Bristol de Jean Echenoz s’ouvre sur une scène intrigante : un inconnu dégringole du cinquième étage d’un immeuble parisien. C’est le point de départ d’une série de péripéties aussi cocasses qu’imprévisibles. Au centre de ce tourbillon narratif, Robert Bristol, réalisateur, s’apprête à adapter un best-seller au cœur de l’Afrique australe. De Paris à Bobonong, en passant par Nevers, Echenoz entraîne le lecteur dans un périple empreint d’humour et d’élégance, peuplé de personnages excentriques. Le roman oscille entre vaudeville, comédie et mystère, mêlant aventures, amours contrariées et rebondissements inattendus, avec la précision stylistique et l’esprit décalé qui caractérisent l’auteur depuis plus de 40 ans.

Bristol, Jean Echenoz, Minuit, 2025.


Extrait du texte à écouter sur Spotify




9

Si la rue des Eaux n’est pas longue, elle n’est pas bien large non plus.

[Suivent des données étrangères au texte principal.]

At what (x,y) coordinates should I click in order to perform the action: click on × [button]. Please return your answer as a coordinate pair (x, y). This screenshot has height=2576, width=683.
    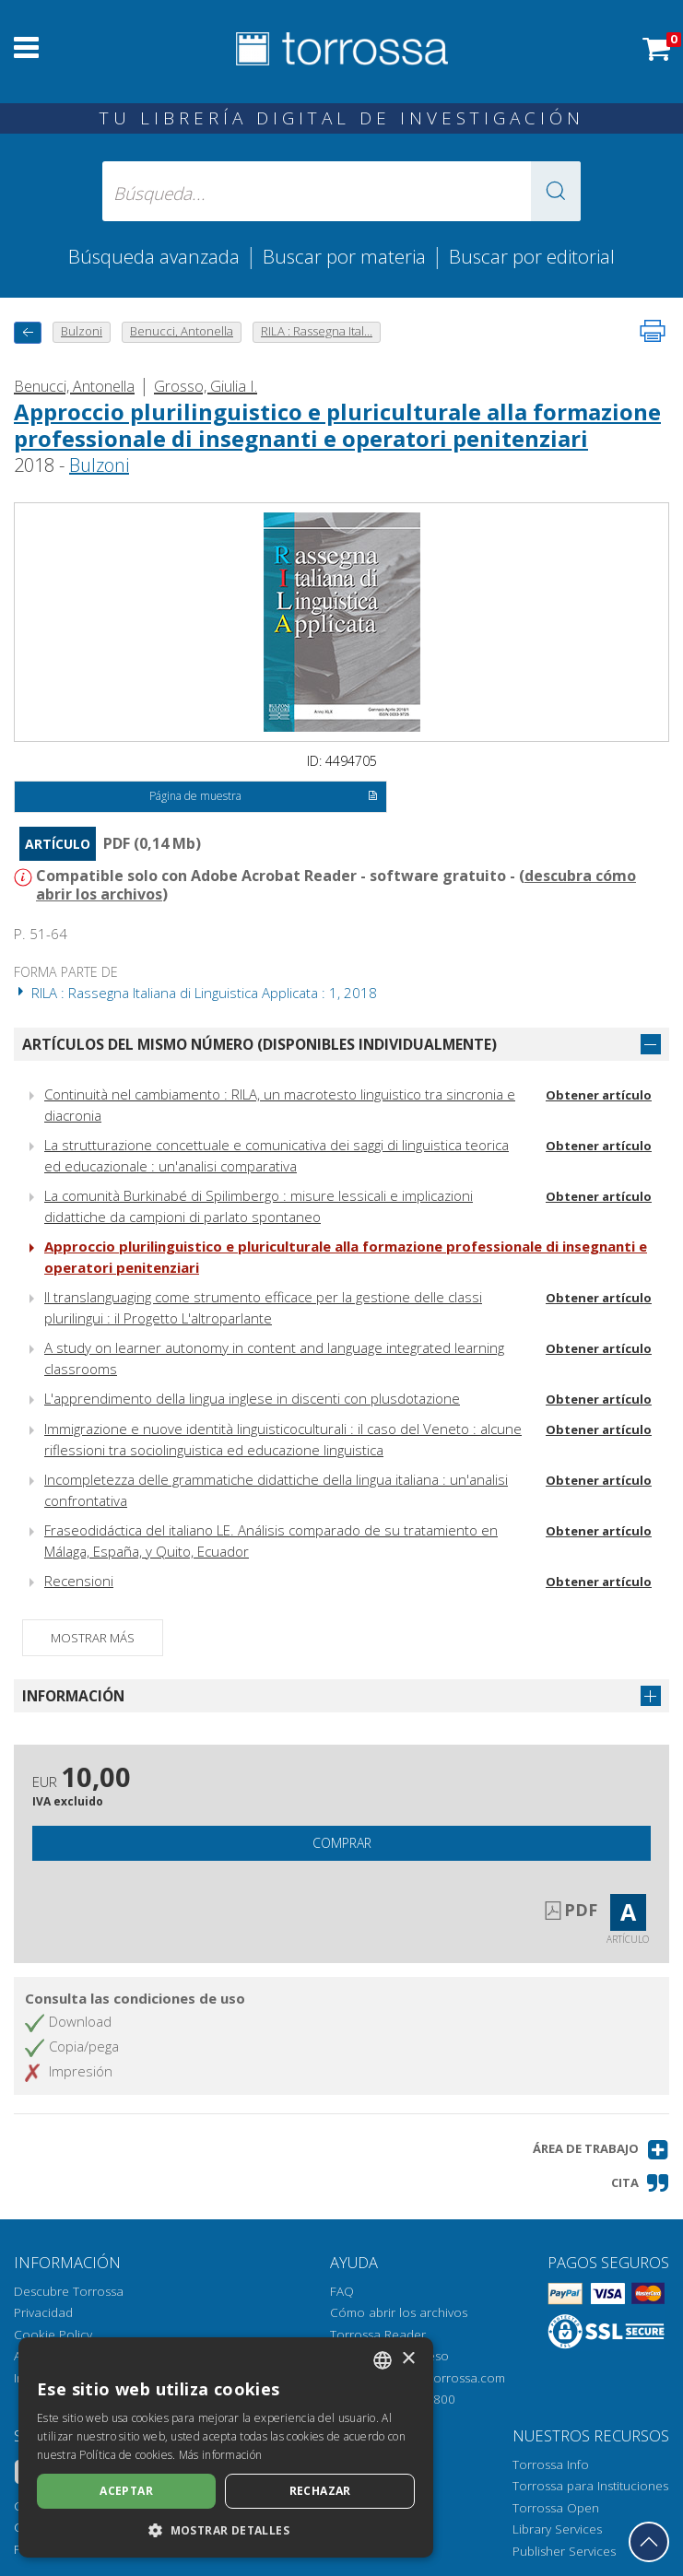
    Looking at the image, I should click on (408, 2359).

S’ouvrant perpendiculairement à la Seine sur un quai de sa rive droite, on dirait que cette voie se ferme en cul-de-sac sur un square mais ce n’est qu’une apparence : un long escalier serré la prolonge en réalité jusqu’à la rue Raynouard, soixante-trois mètres et cent dix marches plus haut.
En contrebas, l’entrée de la rue des Eaux consiste en deux suites d’immeubles haussmanniens parallèles, presque identiques et qui se font étroitement face en miroir. Au-dessus de leurs rez-de-chaussée aux ventres plats, surplombant des entresols renfoncés, les balcons de leurs étages s’avancent en perspective telles des poitrines de femmes alignées : corsages impérieux ou cache-coeurs impavides ou bustiers arrogants, comme on veut. Puis cette aimable symétrie est rompue, sur la droite, par une résidence plus récente protégée par des magnolias, des troènes et des ifs.

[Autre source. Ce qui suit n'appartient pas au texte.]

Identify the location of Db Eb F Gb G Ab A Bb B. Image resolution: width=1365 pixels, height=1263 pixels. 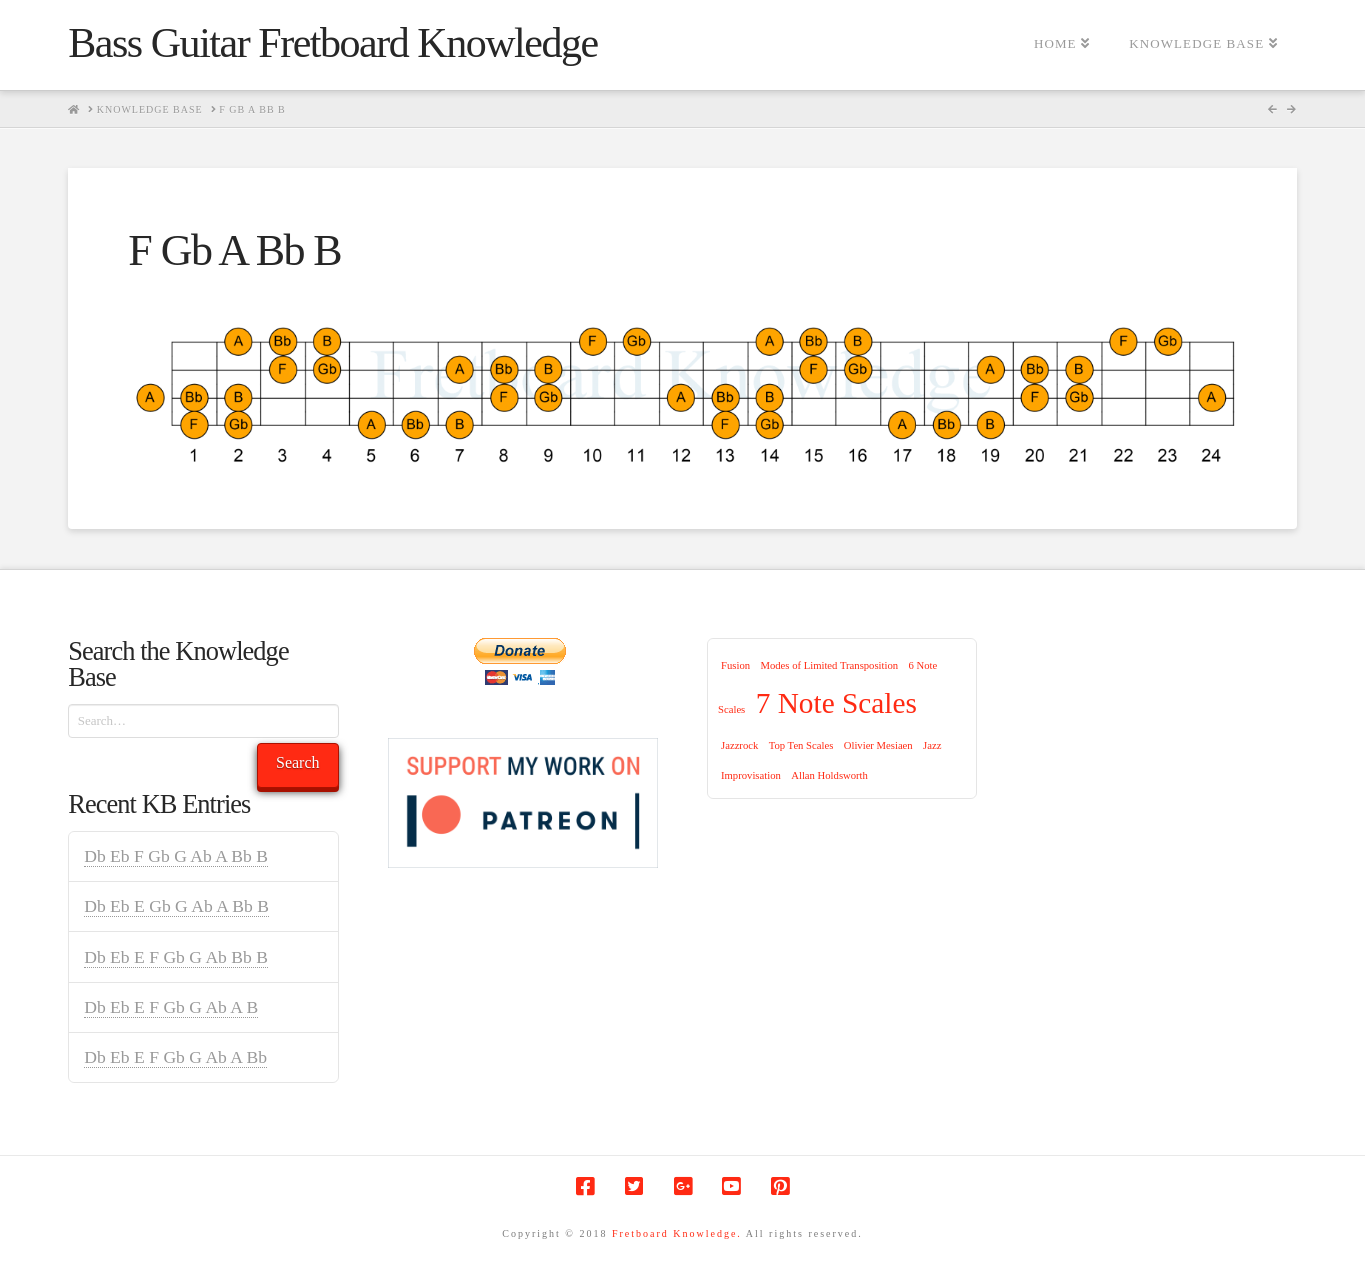
(176, 856).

Après qu’Émile Zola s’est servi de cette rue comme décor d’un de ses livres en 1879, puis cent vingt ans plus tard Roberto Bolaño dans quelques-uns des siens, après que des cinéastes aussi divers que Bernardo Bertolucci, Jacques Rivette, Georges Lautner ou Chantal Akerman y ont tourné des séquences de leurs films, Robert Bristol est venu s’y installer et le voici maintenant, retour de son expédition en Bourgogne, qui rejoint son domicile au quatrième étage.

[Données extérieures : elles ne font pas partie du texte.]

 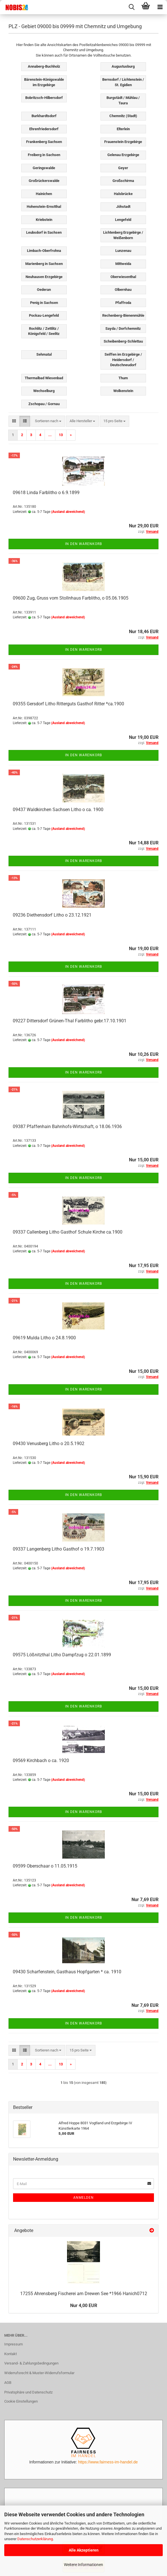 I want to click on Weitere Informationen, so click(x=83, y=2564).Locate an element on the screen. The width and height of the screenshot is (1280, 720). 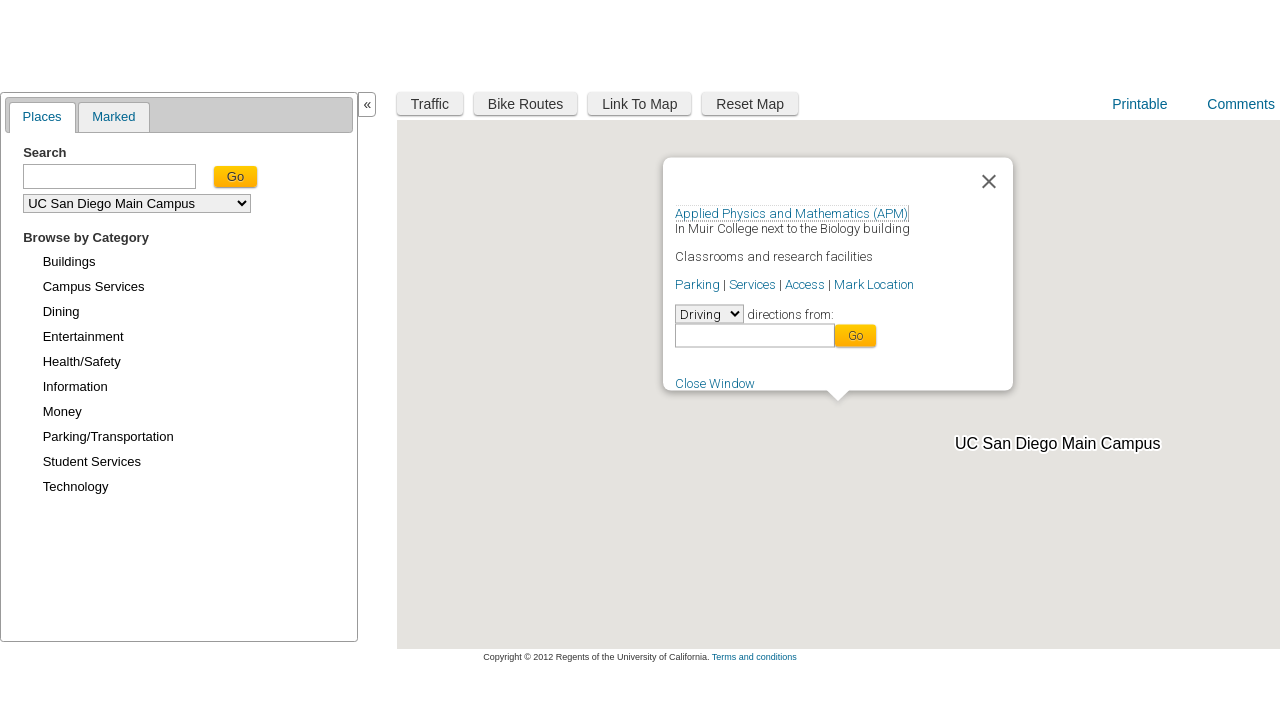
Services is located at coordinates (752, 283).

Bristol n’est pas moins préoccupé qu’il ne l’était hier. Certes, ses projets ont plutôt mieux avancé que prévu : après que Marjorie des Marais a donné son accord sur les dialogues, son financement inespéré tombe à pic. Cependant la figure imposée de cette Céleste pose un problème, même si celui du choix entre Nadia Saint-Clair et Audrey Pujol se trouve par là même résolu. Problème car si celles-ci, bien que n’ayant pas encore accédé au statut de stars, étaient au moins des valeurs à peu près sûres, la dénommée Céleste Oppen ne l’est nullement. Soucieux, donc aussi distrait que la veille, Bristol doit l’être au point qu’une fois entré dans son immeuble, il presse dans l’ascenseur le bouton marqué 5 au lieu de 4. Parvenu au cinquième, constatant son erreur, il s’apprête à rejoindre son étage au-dessous par l’escalier mais, devant un phénomène imprévu, s’arrête. Scène de crime ou d’après-crime ou quelque chose comme ça : fixés de part et d’autre d’une des portes palières, deux scellés judiciaires en matière cireuse rouge sont réglementairement reliés par un cordon. Ou plutôt devraient l’être car les moitiés de ce cordon, rompu, pendent à gauche et à droite de la porte entrouverte. Bristol pose son bagage sur le seuil, pousse cette porte et se risque à l’intérieur.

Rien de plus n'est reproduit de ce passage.